BEGIN DATA PROVIDED

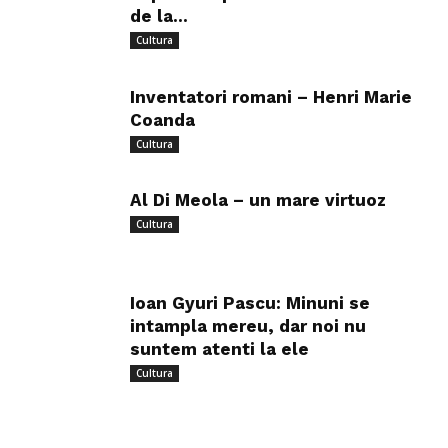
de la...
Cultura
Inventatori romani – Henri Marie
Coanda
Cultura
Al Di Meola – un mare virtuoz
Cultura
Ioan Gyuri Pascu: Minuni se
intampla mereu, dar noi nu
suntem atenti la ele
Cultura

END DATA PROVIDED
BEGIN DATA PROVIDED

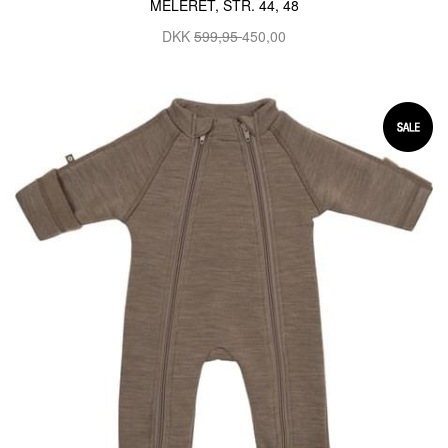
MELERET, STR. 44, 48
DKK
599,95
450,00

END DATA PROVIDED
BEGIN DATA PROVIDED

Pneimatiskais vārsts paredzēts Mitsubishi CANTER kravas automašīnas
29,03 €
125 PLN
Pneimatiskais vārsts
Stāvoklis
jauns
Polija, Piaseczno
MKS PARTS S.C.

END DATA PROVIDED

(WORK TO COMPLETE) Copy out every line above where "vārsts" is present.

(EXERCISE RESPONSE)
Pneimatiskais vārsts paredzēts Mitsubishi CANTER kravas automašīnas
Pneimatiskais vārsts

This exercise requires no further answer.